Periodic Reporting for period 1 - FAST-STREAM (Solving the ‘last-mile delivery challenge’ for quality Over-The-Top (OTT) streaming content)
Période du rapport: 2022-05-01 au 2023-01-31
The root cause of these problems is the "the last mile network". To reach its destination, content must often traverse volatile network segments (such as mobile and Wi-Fi networks) and must compete with traffic from other services over scarce network bandwidth. Bad user experience results in customer churn, decreased user engagement, and loss of income for service providers. It also harms the ability to effectively work and study from home and has a negative impact on the economy.
Compira Labs' solution is utilizing Performance-oriented Congestion Control (PCC) algorithmic framework, data analysis and machine learning methodologies. While it requires no changes to the network or applications, it offers better utilization of the existing networks thus reducing the digital divide by providing better access to Internet services to wider communities.

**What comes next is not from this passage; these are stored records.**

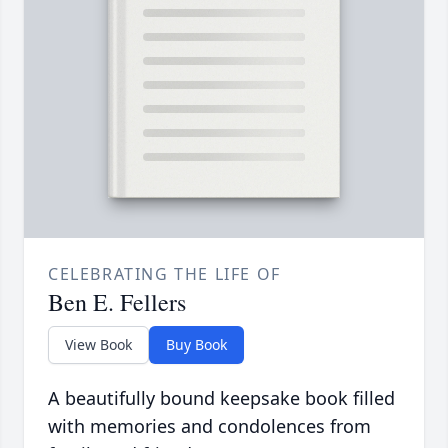
CELEBRATING THE LIFE OF
Ben E. Fellers
View Book
Buy Book
A beautifully bound keepsake book filled
with memories and condolences from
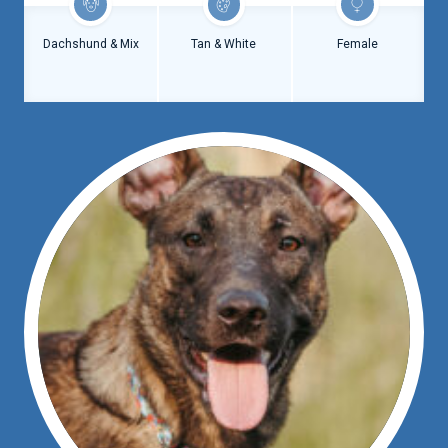
Dachshund & Mix
Tan & White
Female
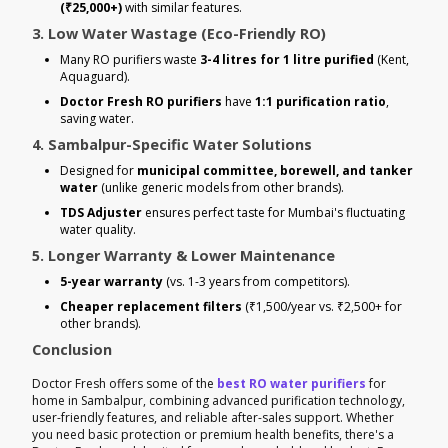
(₹25,000+)
with similar features.
3. Low Water Wastage (Eco-Friendly RO)
Many RO purifiers waste
3-4 litres for 1 litre purified
(Kent,
Aquaguard).
Doctor Fresh RO purifiers
have
1:1 purification ratio
,
saving water.
4. Sambalpur-Specific Water Solutions
Designed for
municipal committee, borewell, and tanker
water
(unlike generic models from other brands).
TDS Adjuster
ensures perfect taste for Mumbai's fluctuating
water quality.
5. Longer Warranty & Lower Maintenance
5-year warranty
(vs. 1-3 years from competitors).
Cheaper replacement filters
(₹1,500/year vs. ₹2,500+ for
other brands).
Conclusion
Doctor Fresh offers some of the
best RO water purifiers
for
home in Sambalpur, combining advanced purification technology,
user-friendly features, and reliable after-sales support. Whether
you need basic protection or premium health benefits, there's a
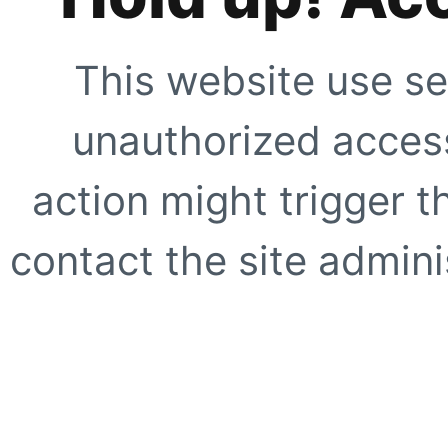
This website use se
unauthorized access
action might trigger t
contact the site adminis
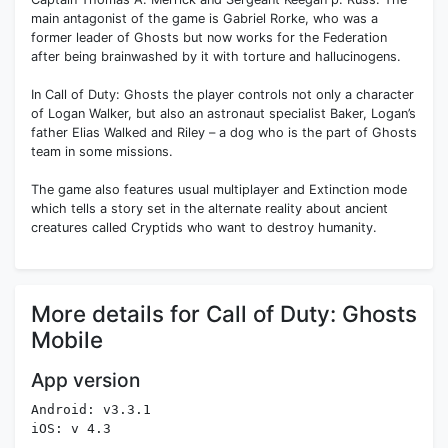
main antagonist of the game is Gabriel Rorke, who was a
former leader of Ghosts but now works for the Federation
after being brainwashed by it with torture and hallucinogens.
In Call of Duty: Ghosts the player controls not only a character
of Logan Walker, but also an astronaut specialist Baker, Logan’s
father Elias Walked and Riley – a dog who is the part of Ghosts
team in some missions.
The game also features usual multiplayer and Extinction mode
which tells a story set in the alternate reality about ancient
creatures called Cryptids who want to destroy humanity.
More details for Call of Duty: Ghosts
Mobile
App version
Android: v3.3.1
iOS: v 4.3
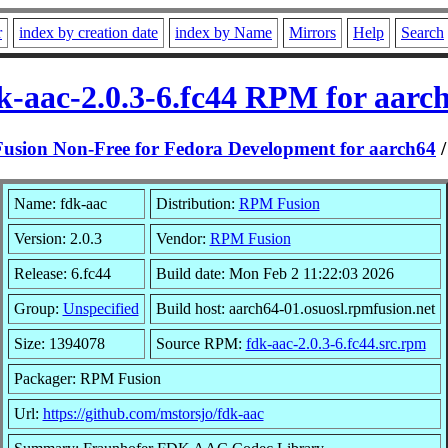
r
index by creation date
index by Name
Mirrors
Help
Search
k-aac-2.0.3-6.fc44 RPM for aarc
sion Non-Free for Fedora Development for aarch64
Name: fdk-aac
Distribution:
RPM Fusion
Version: 2.0.3
Vendor:
RPM Fusion
Release: 6.fc44
Build date: Mon Feb 2 11:22:03 2026
Group:
Unspecified
Build host: aarch64-01.osuosl.rpmfusion.net
Size: 1394078
Source RPM:
fdk-aac-2.0.3-6.fc44.src.rpm
Packager: RPM Fusion
Url:
https://github.com/mstorsjo/fdk-aac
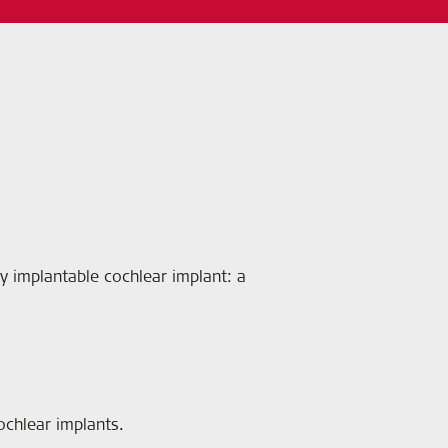
ally implantable cochlear implant: a
ochlear implants.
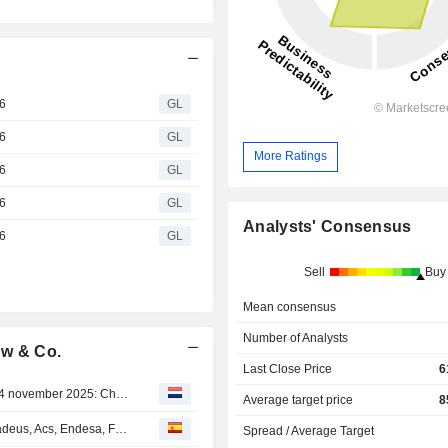
6
GL
6
GL
More Ratings
6
GL
6
GL
Analysts' Consensus
6
GL
Sell
Buy
Mean consensus
Number of Analysts
uw & Co.
Last Close Price
6
Agenda van bedrijfsresultaten voor de week van 10 tot 14 november 2025: Chinese technologie, CoreWeave, Alstom en Vallourec in aantocht
Average target price
8
OPINIONES DE LOS ANALISTAS DEL DÍA: Acciona, Amadeus, Acs, Endesa, Ferrari, Heineken, Iberdrola, Prosegur, Salvatore Ferragamo...
Spread / Average Target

The goals of this project are focused on scaling up our technical solution to support successful large-scale field trials for a diverse set of customer use cases, followed by successful qualification and validation of our technology under operational conditions.
We adapted our technology to 3 different commonly used protocol stacks and successfully benchmarked the performance of the integrated solution against the state-of-the-art alternatives.
For HTTP/TCP, the prominent service delivery method today, we packaged our software as a loadable Linux kernel module. For HTTP3/QUIC and for WebRTC we have integrated our PCC logic with open-source software stacks.
We devised methodologies for inferring video-related Quality of Experience scores, namely, average video bitrate, and video start time, from network-level statistics (e.g. throughput, packet loss rate, packet delays, etc.).
We modeled this challenge as a supervised learning task and showed how statistical decision models can be utilized to accurately predict the quality score.
In the lab, our solution achieved better user experience metrics than the state-of-the-art alternatives for both HTTP3/QUIC and webRTC implementations.